Your instructions:
All of the entries should be restated word for word, but without their pictures.

Data supplied:

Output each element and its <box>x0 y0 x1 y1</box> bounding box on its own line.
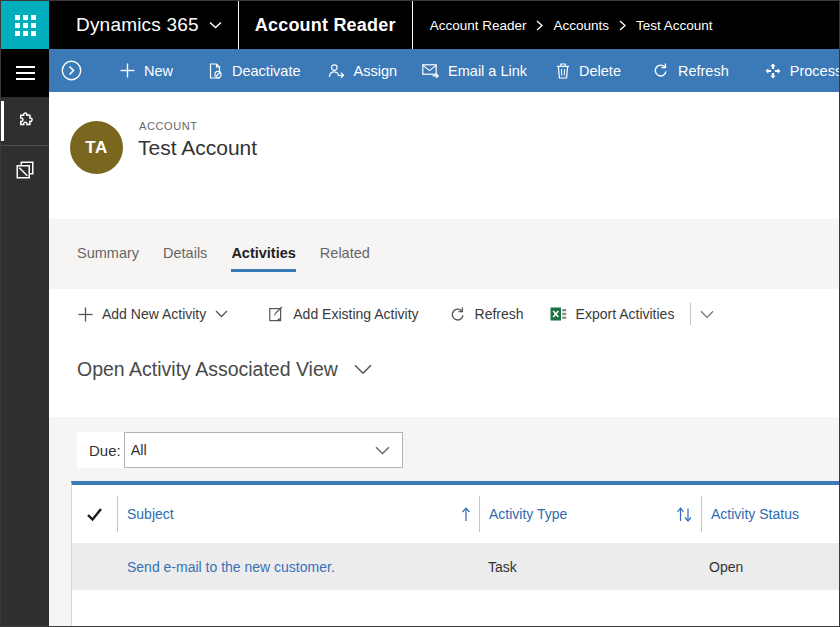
tab-activities[interactable]: Activities <box>231 236 295 272</box>
stacked-pages-icon <box>15 160 35 180</box>
assign-person-icon <box>328 63 345 79</box>
site-map-toggle-button[interactable] <box>1 49 49 97</box>
column-header-activity-status[interactable]: Activity Status <box>702 485 840 543</box>
add-new-activity-button[interactable]: Add New Activity <box>78 306 228 322</box>
email-a-link-button-label: Email a Link <box>448 63 527 79</box>
add-new-chevron-down-icon <box>215 310 228 318</box>
plus-icon <box>120 63 135 78</box>
plus-icon <box>78 307 93 322</box>
cell-activity-type: Task <box>478 559 699 575</box>
chevron-right-icon <box>619 20 626 31</box>
export-activities-label: Export Activities <box>576 306 675 322</box>
site-map-sidebar <box>1 49 49 627</box>
refresh-icon <box>652 62 669 79</box>
grid-header-row: Subject Activity Type Activi <box>72 485 840 543</box>
refresh-button-label: Refresh <box>678 63 729 79</box>
entity-type-label: ACCOUNT <box>139 120 198 132</box>
new-button-label: New <box>144 63 173 79</box>
product-title[interactable]: Dynamics 365 <box>76 14 199 36</box>
command-bar: New Deactivate Assign Email a Link Delet <box>49 49 840 92</box>
select-all-checkbox[interactable] <box>72 485 117 543</box>
cell-subject: Send e-mail to the new customer. <box>117 559 478 575</box>
deactivate-button[interactable]: Deactivate <box>207 63 301 79</box>
assign-button[interactable]: Assign <box>328 63 398 79</box>
sidebar-item-dashboards[interactable] <box>1 146 49 194</box>
checkmark-icon <box>86 507 103 522</box>
expand-command-bar-button[interactable] <box>61 60 82 81</box>
product-chevron-down-icon[interactable] <box>209 21 222 29</box>
record-form-content: TA ACCOUNT Test Account Summary Details … <box>49 92 840 627</box>
top-navigation-bar: Dynamics 365 Account Reader Account Read… <box>1 1 840 49</box>
email-icon <box>422 63 439 78</box>
new-button[interactable]: New <box>120 63 173 79</box>
grid-section: Due: All Subjec <box>49 417 840 627</box>
refresh-icon <box>449 306 466 323</box>
breadcrumb-entity[interactable]: Accounts <box>553 18 609 33</box>
activities-toolbar: Add New Activity Add Existing Activity R… <box>49 289 840 339</box>
tab-summary[interactable]: Summary <box>77 236 139 272</box>
view-selector[interactable]: Open Activity Associated View <box>77 358 372 381</box>
chevron-right-icon <box>536 20 543 31</box>
sort-ascending-icon <box>461 506 471 523</box>
refresh-subgrid-button[interactable]: Refresh <box>449 306 524 323</box>
cell-activity-status: Open <box>699 559 840 575</box>
email-a-link-button[interactable]: Email a Link <box>422 63 527 79</box>
assign-button-label: Assign <box>354 63 398 79</box>
add-new-activity-label: Add New Activity <box>102 306 206 322</box>
process-button[interactable]: Process <box>765 63 840 79</box>
add-existing-activity-button[interactable]: Add Existing Activity <box>268 306 418 322</box>
record-avatar: TA <box>70 121 123 174</box>
due-filter-label: Due: <box>77 432 124 468</box>
activities-grid: Subject Activity Type Activi <box>71 481 840 627</box>
breadcrumb-app[interactable]: Account Reader <box>430 18 527 33</box>
deactivate-button-label: Deactivate <box>232 63 301 79</box>
tab-related[interactable]: Related <box>320 236 370 272</box>
topbar-divider <box>238 1 239 49</box>
view-selector-title: Open Activity Associated View <box>77 358 338 381</box>
activity-subject-link[interactable]: Send e-mail to the new customer. <box>127 559 335 575</box>
tab-details[interactable]: Details <box>163 236 207 272</box>
activity-row[interactable]: Send e-mail to the new customer. Task Op… <box>72 543 840 590</box>
clipboard-edit-icon <box>268 306 284 322</box>
refresh-subgrid-label: Refresh <box>475 306 524 322</box>
breadcrumb-record[interactable]: Test Account <box>636 18 713 33</box>
view-selector-chevron-down-icon <box>354 364 372 375</box>
puzzle-piece-icon <box>15 111 35 131</box>
sort-both-icon <box>676 506 693 523</box>
column-header-subject[interactable]: Subject <box>118 485 479 543</box>
toolbar-divider <box>690 303 691 325</box>
process-flow-icon <box>765 63 781 79</box>
topbar-divider <box>412 1 413 49</box>
column-header-activity-type[interactable]: Activity Type <box>480 485 701 543</box>
app-title[interactable]: Account Reader <box>255 15 396 36</box>
refresh-button[interactable]: Refresh <box>652 62 729 79</box>
more-commands-chevron-down-icon[interactable] <box>700 310 714 319</box>
delete-button-label: Delete <box>579 63 621 79</box>
deactivate-document-icon <box>207 63 223 79</box>
trash-icon <box>556 63 570 79</box>
due-filter-value: All <box>131 442 147 458</box>
due-filter: Due: All <box>77 432 403 468</box>
dynamics-365-window: Dynamics 365 Account Reader Account Read… <box>0 0 840 627</box>
excel-icon <box>550 306 567 322</box>
export-activities-button[interactable]: Export Activities <box>550 306 675 322</box>
add-existing-activity-label: Add Existing Activity <box>293 306 418 322</box>
due-filter-dropdown[interactable]: All <box>124 432 403 468</box>
breadcrumb: Account Reader Accounts Test Account <box>430 18 713 33</box>
waffle-icon <box>15 15 36 36</box>
process-button-label: Process <box>790 63 840 79</box>
app-launcher-button[interactable] <box>1 1 49 49</box>
dropdown-chevron-down-icon <box>375 446 390 455</box>
delete-button[interactable]: Delete <box>556 63 621 79</box>
form-tabstrip: Summary Details Activities Related <box>49 219 840 289</box>
record-title: Test Account <box>138 136 257 160</box>
sidebar-item-accounts[interactable] <box>1 97 49 145</box>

Solved problem:
Output each element and its <box>x0 y0 x1 y1</box> bounding box on its own line.
tab-activities[interactable]: Activities <box>231 236 295 272</box>
stacked-pages-icon <box>15 160 35 180</box>
assign-person-icon <box>328 63 345 79</box>
site-map-toggle-button[interactable] <box>1 49 49 97</box>
column-header-activity-status[interactable]: Activity Status <box>702 485 840 543</box>
add-new-activity-button[interactable]: Add New Activity <box>78 306 228 322</box>
email-a-link-button-label: Email a Link <box>448 63 527 79</box>
add-new-chevron-down-icon <box>215 310 228 318</box>
plus-icon <box>120 63 135 78</box>
plus-icon <box>78 307 93 322</box>
cell-activity-type: Task <box>478 559 699 575</box>
chevron-right-icon <box>619 20 626 31</box>
export-activities-label: Export Activities <box>576 306 675 322</box>
site-map-sidebar <box>1 49 49 627</box>
refresh-icon <box>652 62 669 79</box>
grid-header-row: Subject Activity Type Activi <box>72 485 840 543</box>
refresh-button-label: Refresh <box>678 63 729 79</box>
entity-type-label: ACCOUNT <box>139 120 198 132</box>
new-button-label: New <box>144 63 173 79</box>
product-title[interactable]: Dynamics 365 <box>76 14 199 36</box>
command-bar: New Deactivate Assign Email a Link Delet <box>49 49 840 92</box>
select-all-checkbox[interactable] <box>72 485 117 543</box>
cell-subject: Send e-mail to the new customer. <box>117 559 478 575</box>
deactivate-button[interactable]: Deactivate <box>207 63 301 79</box>
assign-button[interactable]: Assign <box>328 63 398 79</box>
sidebar-item-dashboards[interactable] <box>1 146 49 194</box>
checkmark-icon <box>86 507 103 522</box>
expand-command-bar-button[interactable] <box>61 60 82 81</box>
product-chevron-down-icon[interactable] <box>209 21 222 29</box>
record-form-content: TA ACCOUNT Test Account Summary Details … <box>49 92 840 627</box>
top-navigation-bar: Dynamics 365 Account Reader Account Read… <box>1 1 840 49</box>
email-icon <box>422 63 439 78</box>
new-button[interactable]: New <box>120 63 173 79</box>
grid-section: Due: All Subjec <box>49 417 840 627</box>
refresh-icon <box>449 306 466 323</box>
breadcrumb-entity[interactable]: Accounts <box>553 18 609 33</box>
activities-toolbar: Add New Activity Add Existing Activity R… <box>49 289 840 339</box>
tab-summary[interactable]: Summary <box>77 236 139 272</box>
view-selector[interactable]: Open Activity Associated View <box>77 358 372 381</box>
chevron-right-icon <box>536 20 543 31</box>
sort-ascending-icon <box>461 506 471 523</box>
refresh-subgrid-button[interactable]: Refresh <box>449 306 524 323</box>
cell-activity-status: Open <box>699 559 840 575</box>
email-a-link-button[interactable]: Email a Link <box>422 63 527 79</box>
assign-button-label: Assign <box>354 63 398 79</box>
add-new-activity-label: Add New Activity <box>102 306 206 322</box>
process-button[interactable]: Process <box>765 63 840 79</box>
add-existing-activity-button[interactable]: Add Existing Activity <box>268 306 418 322</box>
record-avatar: TA <box>70 121 123 174</box>
due-filter-label: Due: <box>77 432 124 468</box>
activities-grid: Subject Activity Type Activi <box>71 481 840 627</box>
breadcrumb-app[interactable]: Account Reader <box>430 18 527 33</box>
deactivate-button-label: Deactivate <box>232 63 301 79</box>
tab-related[interactable]: Related <box>320 236 370 272</box>
topbar-divider <box>238 1 239 49</box>
view-selector-title: Open Activity Associated View <box>77 358 338 381</box>
activity-subject-link[interactable]: Send e-mail to the new customer. <box>127 559 335 575</box>
tab-details[interactable]: Details <box>163 236 207 272</box>
activity-row[interactable]: Send e-mail to the new customer. Task Op… <box>72 543 840 590</box>
clipboard-edit-icon <box>268 306 284 322</box>
refresh-subgrid-label: Refresh <box>475 306 524 322</box>
breadcrumb-record[interactable]: Test Account <box>636 18 713 33</box>
view-selector-chevron-down-icon <box>354 364 372 375</box>
puzzle-piece-icon <box>15 111 35 131</box>
sort-both-icon <box>676 506 693 523</box>
column-header-subject[interactable]: Subject <box>118 485 479 543</box>
toolbar-divider <box>690 303 691 325</box>
process-flow-icon <box>765 63 781 79</box>
topbar-divider <box>412 1 413 49</box>
column-header-activity-type[interactable]: Activity Type <box>480 485 701 543</box>
app-title[interactable]: Account Reader <box>255 15 396 36</box>
refresh-button[interactable]: Refresh <box>652 62 729 79</box>
more-commands-chevron-down-icon[interactable] <box>700 310 714 319</box>
delete-button-label: Delete <box>579 63 621 79</box>
deactivate-document-icon <box>207 63 223 79</box>
trash-icon <box>556 63 570 79</box>
due-filter-value: All <box>131 442 147 458</box>
due-filter: Due: All <box>77 432 403 468</box>
dynamics-365-window: Dynamics 365 Account Reader Account Read… <box>0 0 840 627</box>
excel-icon <box>550 306 567 322</box>
export-activities-button[interactable]: Export Activities <box>550 306 675 322</box>
add-existing-activity-label: Add Existing Activity <box>293 306 418 322</box>
due-filter-dropdown[interactable]: All <box>124 432 403 468</box>
breadcrumb: Account Reader Accounts Test Account <box>430 18 713 33</box>
waffle-icon <box>15 15 36 36</box>
process-button-label: Process <box>790 63 840 79</box>
app-launcher-button[interactable] <box>1 1 49 49</box>
dropdown-chevron-down-icon <box>375 446 390 455</box>
delete-button[interactable]: Delete <box>556 63 621 79</box>
form-tabstrip: Summary Details Activities Related <box>49 219 840 289</box>
record-title: Test Account <box>138 136 257 160</box>
sidebar-item-accounts[interactable] <box>1 97 49 145</box>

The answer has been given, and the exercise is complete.